A team of EPFL and European researchers has discovered a flaw in the way past ocean temperatures have been estimated up to now. Their findings could mean that the current period of climate change is unparalleled over the last 100 million years.
According to the methodology widely used by the scientific community, the temperature of the ocean depths 100 million years ago was around 15 degrees higher than current readings. This approach, however, is now being challenged: ocean temperatures may in fact have remained relatively stable throughout this period, which raises serious concerns about current levels of climate change. These are the conclusions of a study conducted by a team of French researchers from the French National Center for Scientific Research (CNRS), Sorbonne University and the University of Strasbourg, and Swiss researchers from the Swiss Federal Institute of Technology in Lausanne (EPFL) and the University of Lausanne. The study has just been published in Nature Communications.

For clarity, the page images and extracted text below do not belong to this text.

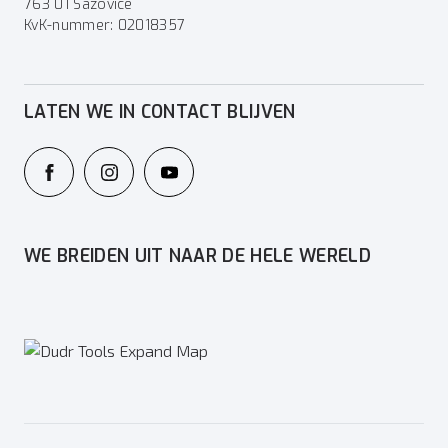
763 01 Sazovice
KvK-nummer: 02018357
LATEN WE IN CONTACT BLIJVEN
WE BREIDEN UIT NAAR DE HELE WERELD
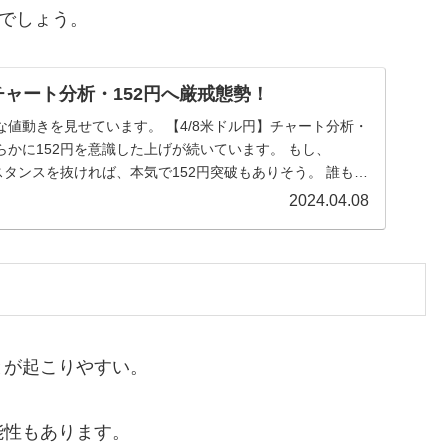
とでしょう。
チャート分析・152円へ厳戒態勢！
値動きを見せています。 【4/8米ドル円】チャート分析・
明らかに152円を意識した上げが続いています。 もし、
レジスタンスを抜ければ、本気で152円突破もありそう。 誰もが
2024.04.08
とが起こりやすい。
能性もあります。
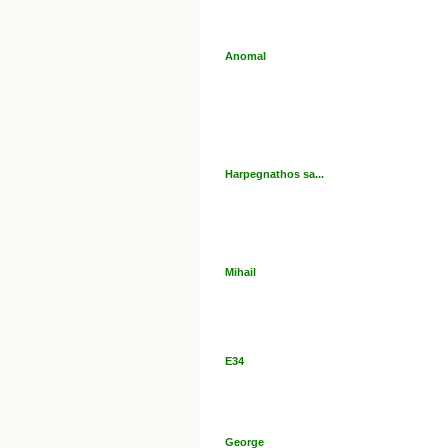
Anomal
Harpegnathos sa...
Mihail
E34
George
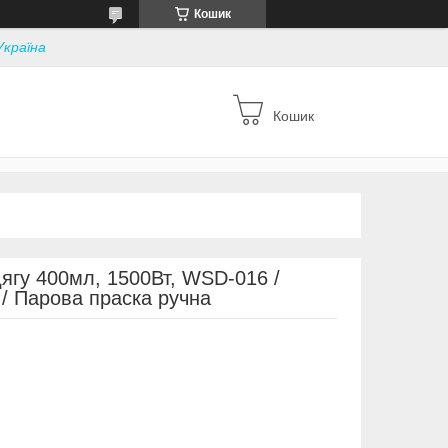
Кошик
Україна
Кошик
ягу 400мл, 1500Вт, WSD-016 /
/ Парова праска ручна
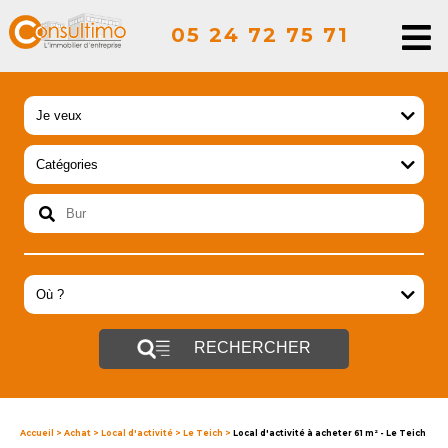
05 24 72 75 71
RECHERCHER
Accueil
>
Achat
>
Local d'activité
>
Le Teich
>
Local d'activité à acheter 61 m² - Le Teich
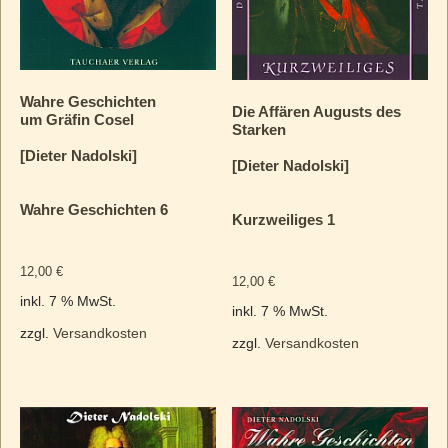
Wahre Geschichten
Die Affären Augusts des
um Gräfin Cosel
Starken
[Dieter Nadolski]
[Dieter Nadolski]
Wahre Geschichten 6
Kurzweiliges 1
12,00
€
12,00
€
inkl. 7 % MwSt.
inkl. 7 % MwSt.
zzgl.
Versandkosten
zzgl.
Versandkosten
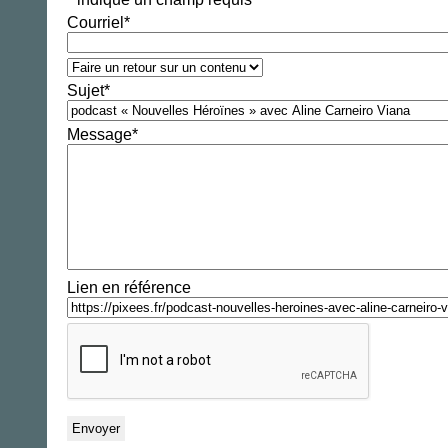
Courriel
*
Sujet
*
Message
*
Lien en référence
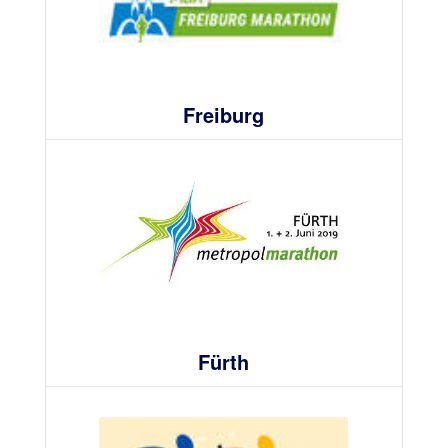
Freiburg
Fürth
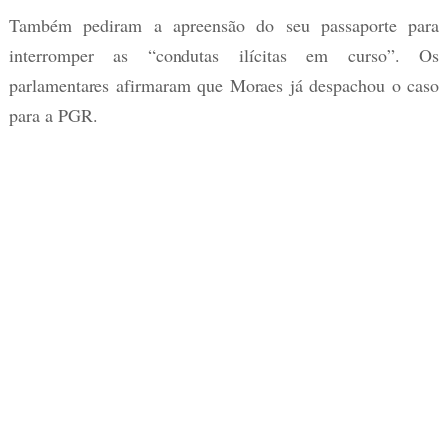
Também pediram a apreensão do seu passaporte para
interromper as “condutas ilícitas em curso”. Os
parlamentares afirmaram que Moraes já despachou o caso
para a PGR.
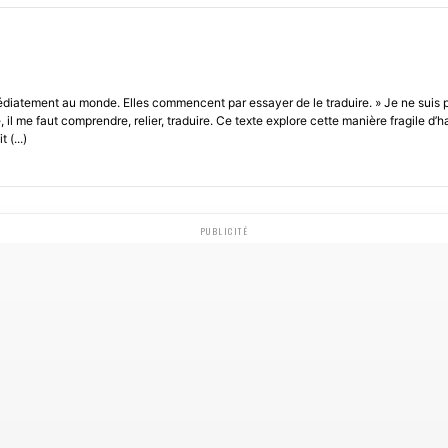
médiatement au monde. Elles commencent par essayer de le traduire. » Je ne suis
l me faut comprendre, relier, traduire. Ce texte explore cette manière fragile d’ha
 (...)
PUBLICITÉ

“If we are right, our study challenges decades of paleoclimate research,” says Anders Meibom, the head of EPFL’s Laboratory for Biological Geochemistry and a professor at the University of Lausanne. Meibom is categorical: “Oceans cover 70% of our planet. They play a key role in the earth’s climate. Knowing the extent to which their temperatures have varied over geological time is crucial if we are to gain a fuller understanding of how they behave and to predict the consequences of current climate change more accurately.”
Content of oxygen-18
How could the existing methodology be so flawed? The study’s authors believe that the influence of certain processes was overlooked. For over 50 years, the scientific community based its estimates on what they learned from foraminifera, which are the fossils of tiny marine organisms found in sediment cores taken from the ocean floor. The foraminifera form calcareous shells called tests in which the content of oxygen-18 depends on the temperature of the water in which they live. Changes in the ocean’s temperature over time were therefore calculated on the basis of the oxygen-18 content of the fossil foraminifera tests found in the sediment. According to these measurements, the ocean’s temperature has fallen by 15 degrees over the past 100 million years.
Yet all these estimates are based on the principle that the oxygen-18 content of the foraminifera tests remained constant while the fossils were lodged in the sediment. Indeed, until now, nothing indicated otherwise: no change is visible to the naked eye or under the microscope. To test their hypothesis, the authors of this latest study exposed these tiny organisms to high temperatures in artificial sea water that contained only oxygen-18. Using a NanoSIMS (nanoscale secondary ion mass spectrometer), an instrument used to run very small-scale chemical analyses, they then observed the incorporation of oxygen-18 in the calcareous shells. The results show that the level of oxygen-18 present in the foraminifera tests can in fact change without leaving a visible trace, thereby challenging the reliability of their use as a thermometer: “What appeared to be perfectly preserved fossils are in fact not. This means that the paleotemperature estimates made up to now are incorrect,” says Sylvain Bernard, a CNRS researcher at the Paris-based Institute of Mineralogy, Materials Physics and Cosmochemistry and the study’s lead author.
For the French and Swiss team of researchers, rather than showing a gradual decline in ocean temperatures over the past 100 million years, these measurements simply reflect the change in oxygen-18 content in the fossil foraminifera tests. And this change appears to be the result of a process called re-equilibration: during sedimentation, temperatures rise by 20 to 30°C, causing the foraminifera tests to re-equilibrate with the surrounding water. Over the course of some ten million years, this process has a significant impact on paleotemperature estimates, especially those based on foraminifera that lived in cold water. Computer simulations run by the researchers suggest that paleotemperatures in the ocean depths and at the surface of the polar ocean have been overestimated.
For Meibom, the next steps are clear: “To revisit the ocean’s paleotemperatures now, we need to carefully quantify this re-equilibration, which has been overlooked for too long. For that, we have to work on other types of marine organisms so that we clearly understand what took place in the sediment over geological time.” The article’s authors are already hard at work.